Q7. How do you short-circuit? Don't call next. Set ctx.Response.StatusCode and write the response body.

Q8. What does ctx.Response.HasStarted mean? The first byte of the response has been flushed to the wire. After that, you can't change status code or headers; writing to Body may still work depending on transport.

Q9. Why might middleware after UseEndpoints not run? Endpoint execution is terminal in the routing-aware pipeline. Anything after MapControllers()/MapGet() only runs if the endpoint didn't terminate (rare).

Q10. What's the cost of middleware? Each is a delegate invocation per request. In a 10-middleware pipeline at 10⁶ rps, the overhead is real but small. Heavy work inside the middleware (logging, DB calls) dominates.

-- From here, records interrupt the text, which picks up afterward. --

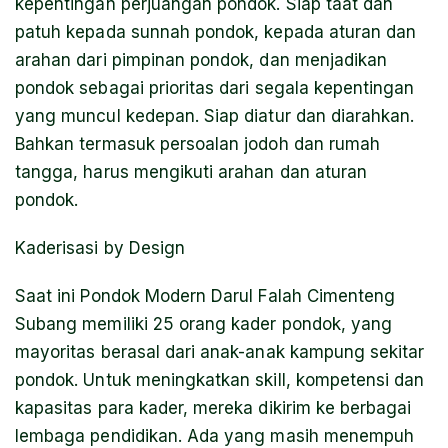
kepentingan perjuangan pondok. Siap taat dan
patuh kepada sunnah pondok, kepada aturan dan
arahan dari pimpinan pondok, dan menjadikan
pondok sebagai prioritas dari segala kepentingan
yang muncul kedepan. Siap diatur dan diarahkan.
Bahkan termasuk persoalan jodoh dan rumah
tangga, harus mengikuti arahan dan aturan
pondok.
Kaderisasi by Design
Saat ini Pondok Modern Darul Falah Cimenteng
Subang memiliki 25 orang kader pondok, yang
mayoritas berasal dari anak-anak kampung sekitar
pondok. Untuk meningkatkan skill, kompetensi dan
kapasitas para kader, mereka dikirim ke berbagai
lembaga pendidikan. Ada yang masih menempuh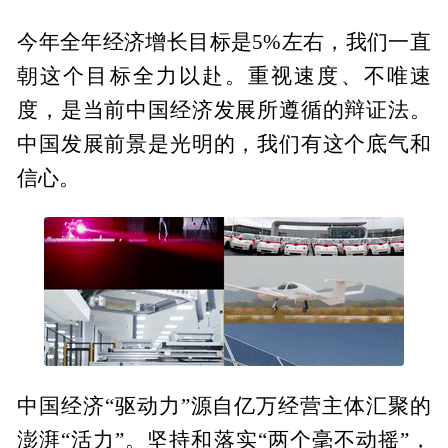
今年全年经济增长目标是5%左右，我们一直
朝这个目标全力以赴。重视速度、不唯速
度，是当前中国经济发展所遵循的辩证法。
中国发展前景是光明的，我们有这个底气和
信心。
中国经济“驱动力”源自亿万经营主体汇聚的
澎湃“活力”。坚持和落实“两个毫不动摇”，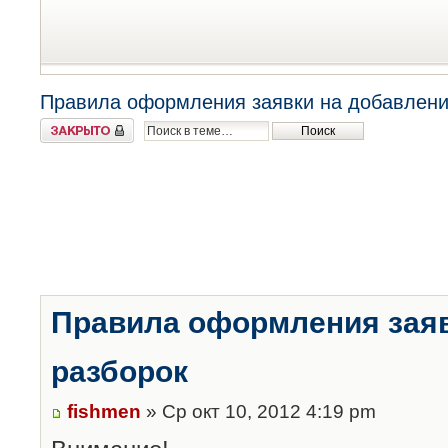
Правила оформления заявки на добавлени
Закрыто
Правила оформления заяв
разборок
fishmen
» Ср окт 10, 2012 4:19 pm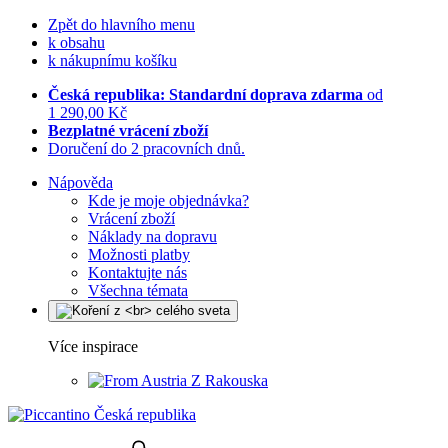
Zpět do hlavního menu
k obsahu
k nákupnímu košíku
Česká republika: Standardní doprava zdarma
od
1 290,00 Kč
Bezplatné vrácení zboží
Doručení do 2 pracovních dnů.
Nápověda
Kde je moje objednávka?
Vrácení zboží
Náklady na dopravu
Možnosti platby
Kontaktujte nás
Všechna témata
Více inspirace
Z Rakouska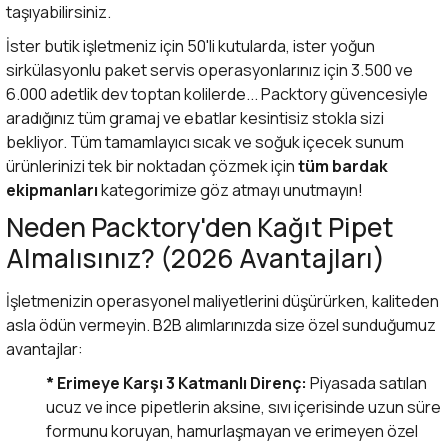
taşıyabilirsiniz.
İster butik işletmeniz için 50'li kutularda, ister yoğun
sirkülasyonlu paket servis operasyonlarınız için 3.500 ve
6.000 adetlik dev toptan kolilerde... Packtory güvencesiyle
aradığınız tüm gramaj ve ebatlar kesintisiz stokla sizi
bekliyor. Tüm tamamlayıcı sıcak ve soğuk içecek sunum
ürünlerinizi tek bir noktadan çözmek için
tüm bardak
ekipmanları
kategorimize göz atmayı unutmayın!
Neden Packtory'den Kağıt Pipet
Almalısınız? (2026 Avantajları)
İşletmenizin operasyonel maliyetlerini düşürürken, kaliteden
asla ödün vermeyin. B2B alımlarınızda size özel sunduğumuz
avantajlar:
* Erimeye Karşı 3 Katmanlı Direnç:
Piyasada satılan
ucuz ve ince pipetlerin aksine, sıvı içerisinde uzun süre
formunu koruyan, hamurlaşmayan ve erimeyen özel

Q11. How do you test middleware? With WebApplicationFactory<TStartup> for integration tests; or by constructing the middleware directly with a fake HttpContext and a next stub.

Q12. Endpoint-aware middleware — how? After UseRouting, ctx.GetEndpoint() is non-null. Read metadata via endpoint.Metadata.GetMetadata<TAttribute>(). Common pattern for feature flags, role-based gating, etc.


Gotchas / common mistakes

  • ⚠️ Wrong ordering — auth before routing.
  • ⚠️ Forgetting await next — pipeline truncates silently.
  • ⚠️ Writing after HasStarted — InvalidOperationException.
  • ⚠️ Scoped service in convention-based ctorDI error.
  • ⚠️ Run instead of Use — terminal; nothing after runs.
  • ⚠️ Heavy work without scope — bottleneck per request.